This story contains mild spoilers for Springsteen: Deliver Me From Nowhere.
I’m a big Bruce Springsteen fan. Having written about his music, I think I might even be allowed to call myself a professional Bruce Springsteen fan. So when a new biopic—Springsteen: Deliver Me From Nowhere, starring Jeremy Allen White as Springsteen—was announced, I was very excited to see how the cinematic treatment might introduce legions of new-fans-in-waiting to the genius of The Boss and his music.
Then I saw the film. In a word: bad. In two words: really bad. In relating the story of Springsteen refusing to capitalize on the enormous success of The River to instead record Nebraska, a commercially-unfriendly lo-fi acoustic album, Springsteen: Deliver Me From Nowhere leans on a host of clichés and generalities that communicate nothing of what makes the man such a singular talent, and slots them into a plot and structure that generate no sense of tension or desire for resolution for its audience.
I was gutted. I wanted, so painfully badly, for it to be good, and instead it was… this. Well. Never again. In the name of Never Again, we’ve decided, as a way of perhaps salvaging some useful slivers of previous metal from the dysfunctional wreckage of this film, to set out some lessons that other biopics of beloved musicians may wish to follow. Heed these lessons, oh music biopic directors. Heed them for the sake of all the disappointed fans out there. We can—we must—do better.
8) Moments of artistic inspiration are not necessarily cinematic
These moments are probably the worst offenders, cliché-wise. I don’t know where they found an edition of Flannery O’Connor with her name printed so enormously on the front cover, but Bruce picking it up and thoughtfully studying the pages like they might contain directions to the Ark of the Covenant is, sadly, completely representative of every other moment in which the film shows us a thousand-watt lightbulb going off in Bruce’s head.
There’s the one where he happens upon Terrence Malick’s Badlands while flicking channels and— what else—leans forward attentively from the sofa, inspiration throbbing from his eyes. The one where he writes “Why??” in his notebook after learning about the murder that would become the basis for Nebraska‘s title track. The one where he crosses out every instance of a third-person “he” and replaces it with an “I” in the same song’s scribbled lyrics, and the one where he scribbles “Double album??” in that same notebook, to show us that many of the songs that went on to form Nebraska and its tonally-antithetical follow-up Born in the USA were conjured in the same period. The camera lingers over these moments, highlighting them in neon pink and shouting them in your face. It’s very hard to make someone having an idea entertaining. Don’t do it. But if you must—don’t do it like this.

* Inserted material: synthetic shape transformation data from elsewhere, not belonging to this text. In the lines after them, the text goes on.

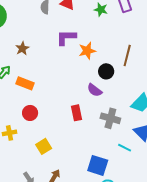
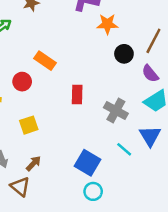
orange rectangle: (25, 83) -> (45, 61), moved
purple semicircle: (95, 90) -> (150, 74), moved

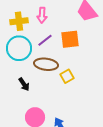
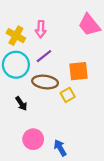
yellow cross: (19, 21) -> (16, 36), turned 36
orange square: (70, 39) -> (78, 71), moved

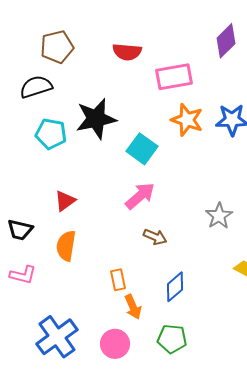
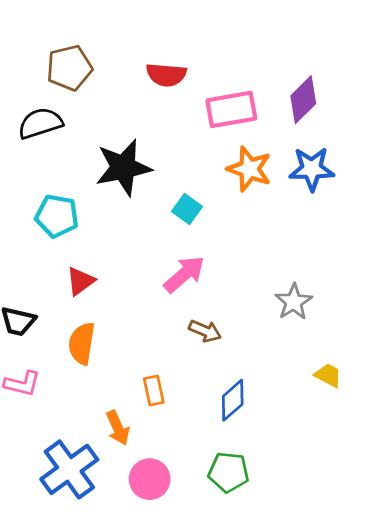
purple diamond: (226, 41) -> (303, 100), moved
cyan pentagon: (51, 134) -> (57, 216), moved
cyan square: (142, 149) -> (187, 209), size x0.7
orange arrow: (133, 307) -> (118, 428), moved

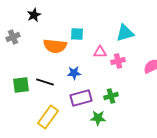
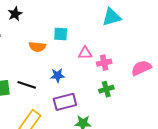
cyan triangle: (125, 33) -> (112, 17), moved
orange semicircle: (55, 46) -> (37, 47), size x0.7
green cross: (111, 96) -> (106, 89), moved

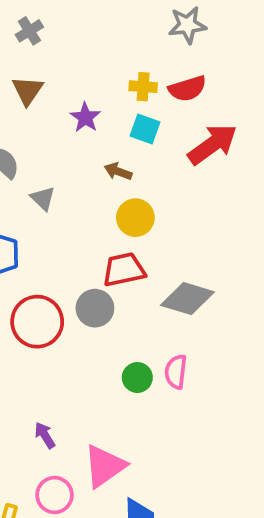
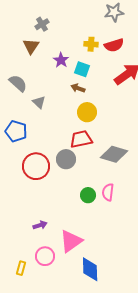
gray cross: (29, 31) -> (42, 24), moved
cyan square: (145, 129) -> (82, 69), moved
purple arrow: (45, 435) -> (40, 225), turned 104

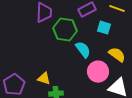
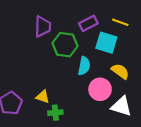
cyan square: (104, 28) -> (106, 43), size x1.5
cyan semicircle: (83, 50) -> (84, 66), turned 48

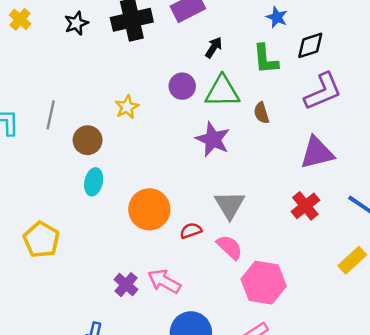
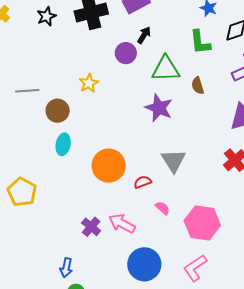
black arrow: (214, 47) -> (144, 35), moved
purple circle: (182, 86) -> (126, 53), moved
gray line: (51, 115) -> (27, 91), turned 75
pink semicircle: (230, 247) -> (162, 208), moved, size x0.7

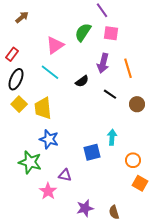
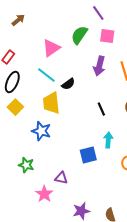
black semicircle: (82, 81) -> (68, 84), moved
black line: (110, 94) -> (101, 109), moved, turned 32
yellow trapezoid: (43, 108) -> (51, 103), moved
blue star: (49, 139) -> (41, 131), moved
green star: (30, 162) -> (26, 165), size x0.7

7) Something being true doesn’t make it interesting
People do sometimes speak in clichés and generalities. So it may well be that Springsteen’s manager Jon Landau explained the significance of Bruce’s new project to his wife with words as meaningless as “These songs are deeply personal” (you’d fucking hope so, Jon), or back to Bruce himself by saying “You tapped into something… incredibly powerful.” But when the critical analysis stops there, maybe it’s better to pretend Landau said something a little more insightful.
Similarly, you’d really like to think that if a girlfriend of Springsteen’s did have a little play on a glockenspiel and then turn to him and say “I’d say I’m a natural” (as Odessa Young’s Faye does in the film), someone capable of writing the lyrics to “Thunder Road” might come up with a slightly more interesting response than “Yeah… definitely a natural.” Bruce’s close involvement in the making of the film means it’s reasonably likely that he did ratify these kinds of statements as being something that was said, but the bar for whether or not something should go in the film needs to be set a little higher than “Did this or something like it happen?” Somewhere closer to “Does this in any way advance the story or our understanding of any of the characters?” might be a start.